The expected output is each line in the data below that includes the string "Service".

◆ ◆ ◆ ◆

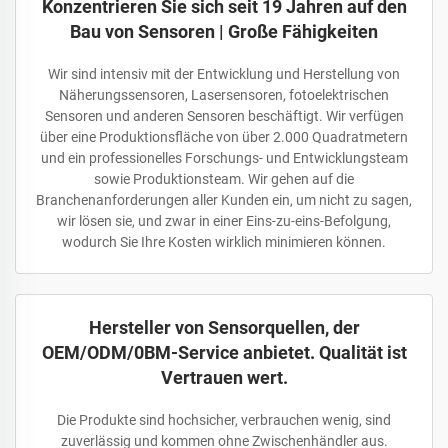
Konzentrieren Sie sich seit 19 Jahren auf den
Bau von Sensoren | Große Fähigkeiten
Wir sind intensiv mit der Entwicklung und Herstellung von
Näherungssensoren, Lasersensoren, fotoelektrischen
Sensoren und anderen Sensoren beschäftigt. Wir verfügen
über eine Produktionsfläche von über 2.000 Quadratmetern
und ein professionelles Forschungs- und Entwicklungsteam
sowie Produktionsteam. Wir gehen auf die
Branchenanforderungen aller Kunden ein, um nicht zu sagen,
wir lösen sie, und zwar in einer Eins-zu-eins-Befolgung,
wodurch Sie Ihre Kosten wirklich minimieren können.
Hersteller von Sensorquellen, der
OEM/ODM/0BM-Service anbietet. Qualität ist
Vertrauen wert.
Die Produkte sind hochsicher, verbrauchen wenig, sind
zuverlässig und kommen ohne Zwischenhändler aus.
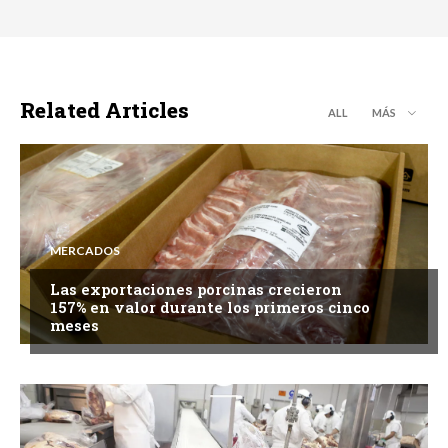
Related Articles
ALL
MÁS
MERCADOS
Las exportaciones porcinas crecieron
157% en valor durante los primeros cinco
meses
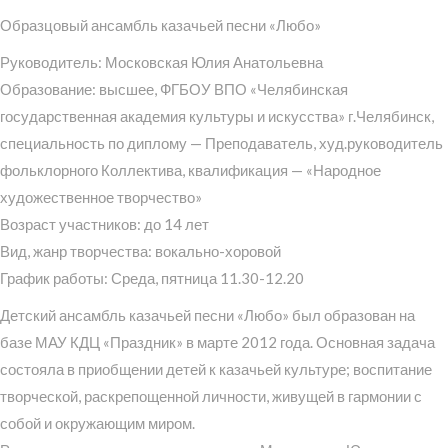
Образцовый ансамбль казачьей песни «Любо»
Руководитель: Московская Юлия Анатольевна
Образование: высшее, ФГБОУ ВПО «Челябинская
государственная академия культуры и искусства» г.Челябинск,
специальность по диплому — Преподаватель, худ.руководитель
фольклорного Коллектива, квалификация — «Народное
художественное творчество»
Возраст участников: до 14 лет
Вид, жанр творчества: вокально-хоровой
График работы: Среда, пятница 11.30-12.20
Детский ансамбль казачьей песни «Любо» был образован на
базе МАУ КДЦ «Праздник» в марте 2012 года. Основная задача
состояла в приобщении детей к казачьей культуре; воспитание
творческой, раскрепощенной личности, живущей в гармонии с
собой и окружающим миром.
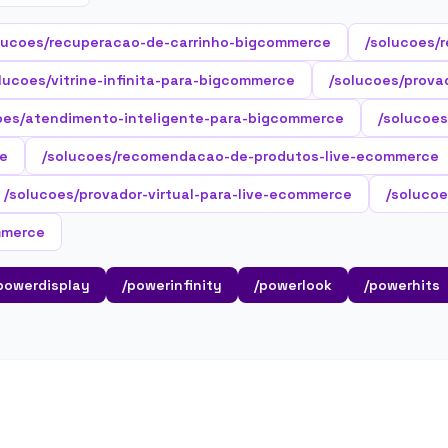
lucoes/recuperacao-de-carrinho-bigcommerce
/solucoes/
lucoes/vitrine-infinita-para-bigcommerce
/solucoes/prova
oes/atendimento-inteligente-para-bigcommerce
/solucoes
ce
/solucoes/recomendacao-de-produtos-live-ecommerce
/solucoes/provador-virtual-para-live-ecommerce
/solucoe
mmerce
powerdisplay
/powerinfinity
/powerlook
/powerhits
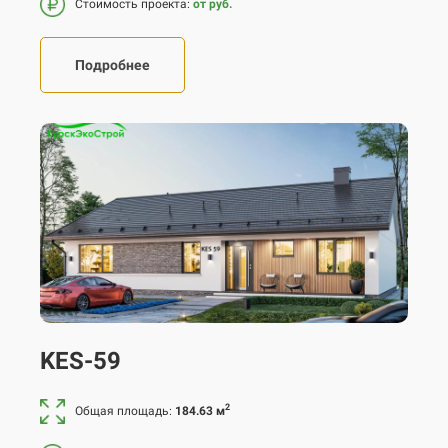
Стоимость проекта:
от руб.
Подробнее
KES-59
2
Общая площадь:
184.63 м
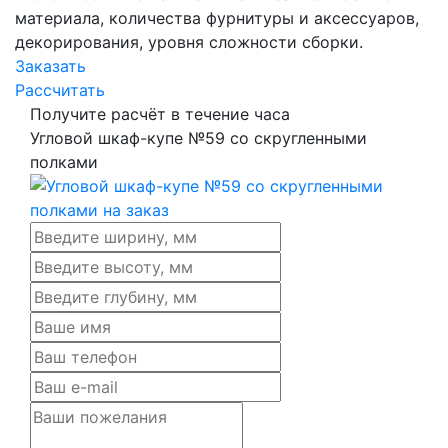
материала, количества фурнитуры и аксессуаров,
декорирования, уровня сложности сборки.
Заказать
Рассчитать
Получите расчёт в течение часа
Угловой шкаф-купе №59 со скругленными
полками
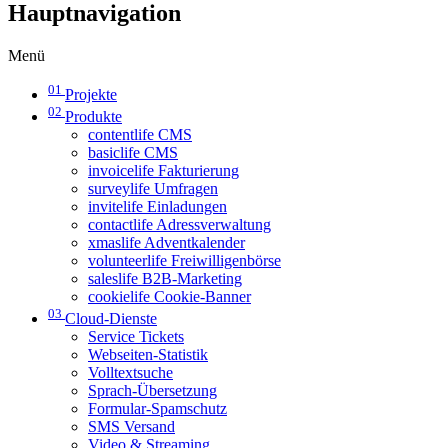
Hauptnavigation
Menü
01
Projekte
02
Produkte
contentlife CMS
basiclife CMS
invoicelife Fakturierung
surveylife Umfragen
invitelife Einladungen
contactlife Adressverwaltung
xmaslife Adventkalender
volunteerlife Freiwilligenbörse
saleslife B2B-Marketing
cookielife Cookie-Banner
03
Cloud-Dienste
Service Tickets
Webseiten-Statistik
Volltextsuche
Sprach-Übersetzung
Formular-Spamschutz
SMS Versand
Video & Streaming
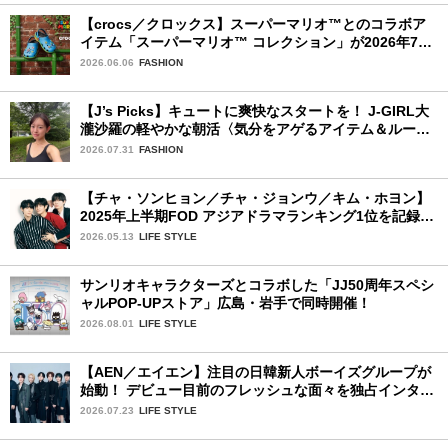
【crocs／クロックス】スーパーマリオ™とのコラボア
イテム「スーパーマリオ™ コレクション」が2026年7月
16日より発売開始！
2026.06.06
FASHION
【J’s Picks】キュートに爽快なスタートを！ J-GIRL大
瀧沙羅の軽やかな朝活〈気分をアゲるアイテム＆ルーテ
ィーン〉
2026.07.31
FASHION
【チャ・ソンヒョン／チャ・ジョンウ／キム・ホヨン】
2025年上半期FOD アジアドラマランキング1位を記録！
韓国BLドラマ「秘密の間柄」出演の3人に来日記念イン
2026.05.13
LIFE STYLE
タビュー♡
サンリオキャラクターズとコラボした「JJ50周年スペシ
ャルPOP-UPストア」広島・岩手で同時開催！
2026.08.01
LIFE STYLE
【AEN／エイエン】注目の日韓新人ボーイズグループが
始動！ デビュー目前のフレッシュな面々を独占インタビ
ュー。7人の魅力に迫ります♪
2026.07.23
LIFE STYLE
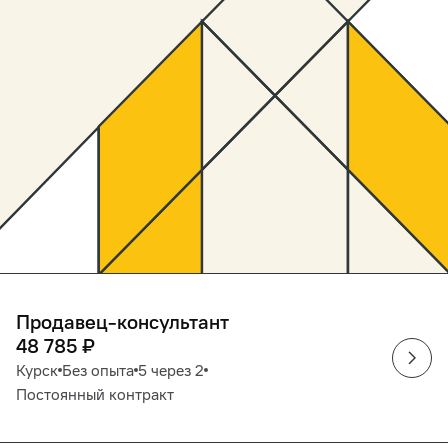
Продавец-консультант
48 785
₽
Курск
Без опыта
5 через 2
Постоянный контракт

◆ ◆ ◆ ◆

■ RESULT:
OEM/ODM/0BM-Service anbietet. Qualität ist
Service Tickets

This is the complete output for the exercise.